# [Input records]

== Segment start ==

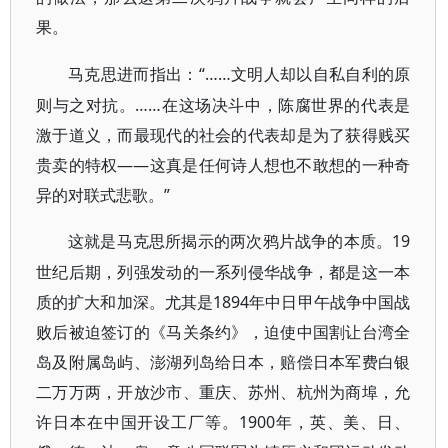
果。
“……文明人却以自私自利的原
马克思进而指出：
则与之对抗。……在这场决斗中，陈腐世界的代表是
激于道义，而最现代的社会的代表却是为了获得贱买
贵卖的特权——这真是任何诗人想也不敢想的一种奇
异的对联式悲歌。”
19
这就是马克思所揭示的两次鸦片战争的本质。
世纪后期，列强发动的一系列侵华战争，都是这一本
质的扩大和加深。尤其是1894年中日甲午战争中国战
败后被迫签订的《马关条约》，迫使中国割让台湾全
岛及附属岛屿、澎湖列岛给日本，赔偿日本军费白银
二万万两，开放沙市、重庆、苏州、杭州为商埠，允
许日本在中国开设工厂等。1900年，英、美、日、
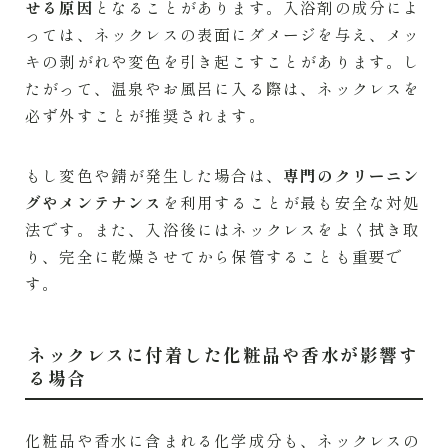
せる原因
となることがあります。入浴剤の成分によ
っては、ネックレスの表面にダメージを与え、メッ
キの剥がれや変色を引き起こすことがあります。し
たがって、温泉やお風呂に入る際は、ネックレスを
必ず外すことが推奨されます。
もし変色や錆が発生した場合は、
専門のクリーニン
グやメンテナンス
を利用することが最も安全な対処
法です。また、入浴後にはネックレスをよく拭き取
り、完全に乾燥させてから保管することも重要で
す。
ネックレスに付着した化粧品や香水が影響す
る場合
化粧品や香水に含まれる化学成分も、ネックレスの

== Segment end ==

# [Task objective]
Transcribe every entry exactly, leaving out the pictures.

# [Output below]
果。
“……文明人却以自私自利的原
马克思进而指出：
则与之对抗。……在这场决斗中，陈腐世界的代表是
激于道义，而最现代的社会的代表却是为了获得贱买
贵卖的特权——这真是任何诗人想也不敢想的一种奇
异的对联式悲歌。”
19
这就是马克思所揭示的两次鸦片战争的本质。
世纪后期，列强发动的一系列侵华战争，都是这一本
质的扩大和加深。尤其是1894年中日甲午战争中国战
败后被迫签订的《马关条约》，迫使中国割让台湾全
岛及附属岛屿、澎湖列岛给日本，赔偿日本军费白银
二万万两，开放沙市、重庆、苏州、杭州为商埠，允
许日本在中国开设工厂等。1900年，英、美、日、
せる原因
となることがあります。入浴剤の成分によ
っては、ネックレスの表面にダメージを与え、メッ
キの剥がれや変色を引き起こすことがあります。し
たがって、温泉やお風呂に入る際は、ネックレスを
必ず外すことが推奨されます。
もし変色や錆が発生した場合は、
専門のクリーニン
グやメンテナンス
を利用することが最も安全な対処
法です。また、入浴後にはネックレスをよく拭き取
り、完全に乾燥させてから保管することも重要で
す。
ネックレスに付着した化粧品や香水が影響す
る場合
化粧品や香水に含まれる化学成分も、ネックレスの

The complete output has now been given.